BRIEF – Read through the data and report every line in which the word "fines" occurs.

* * *

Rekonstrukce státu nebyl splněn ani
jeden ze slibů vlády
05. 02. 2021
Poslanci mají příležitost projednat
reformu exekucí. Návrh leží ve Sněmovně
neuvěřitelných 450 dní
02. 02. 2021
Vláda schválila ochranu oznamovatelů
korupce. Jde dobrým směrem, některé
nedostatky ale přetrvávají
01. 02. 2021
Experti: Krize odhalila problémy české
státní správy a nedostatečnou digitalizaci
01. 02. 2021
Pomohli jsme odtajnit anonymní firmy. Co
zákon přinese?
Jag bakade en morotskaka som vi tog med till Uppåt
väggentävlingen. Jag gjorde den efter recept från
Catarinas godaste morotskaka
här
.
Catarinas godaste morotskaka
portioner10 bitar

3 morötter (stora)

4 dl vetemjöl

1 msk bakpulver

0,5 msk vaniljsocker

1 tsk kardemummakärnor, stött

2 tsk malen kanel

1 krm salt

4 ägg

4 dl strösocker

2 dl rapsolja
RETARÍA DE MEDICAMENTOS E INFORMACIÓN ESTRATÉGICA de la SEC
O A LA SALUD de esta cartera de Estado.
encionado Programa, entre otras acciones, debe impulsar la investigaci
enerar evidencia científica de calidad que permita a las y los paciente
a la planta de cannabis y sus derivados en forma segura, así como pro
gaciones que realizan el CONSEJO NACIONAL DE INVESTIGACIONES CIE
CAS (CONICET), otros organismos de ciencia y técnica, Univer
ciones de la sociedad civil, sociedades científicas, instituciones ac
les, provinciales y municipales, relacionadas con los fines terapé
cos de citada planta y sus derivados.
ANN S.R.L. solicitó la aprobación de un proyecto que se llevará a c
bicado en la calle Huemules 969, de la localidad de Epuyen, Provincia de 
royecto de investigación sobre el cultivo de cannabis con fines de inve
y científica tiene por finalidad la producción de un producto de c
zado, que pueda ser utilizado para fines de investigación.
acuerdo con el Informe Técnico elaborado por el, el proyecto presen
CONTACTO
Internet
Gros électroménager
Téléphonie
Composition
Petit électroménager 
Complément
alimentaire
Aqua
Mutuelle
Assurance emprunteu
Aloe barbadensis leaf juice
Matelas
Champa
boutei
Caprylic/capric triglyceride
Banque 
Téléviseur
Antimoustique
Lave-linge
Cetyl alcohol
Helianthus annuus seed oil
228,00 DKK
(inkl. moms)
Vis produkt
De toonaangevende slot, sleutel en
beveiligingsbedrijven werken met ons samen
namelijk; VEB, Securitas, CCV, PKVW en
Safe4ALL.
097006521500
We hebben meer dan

* * *

RESPONSE TO THE EXERCISE –
les, provinciales y municipales, relacionadas con los fines terapé
royecto de investigación sobre el cultivo de cannabis con fines de inve
zado, que pueda ser utilizado para fines de investigación.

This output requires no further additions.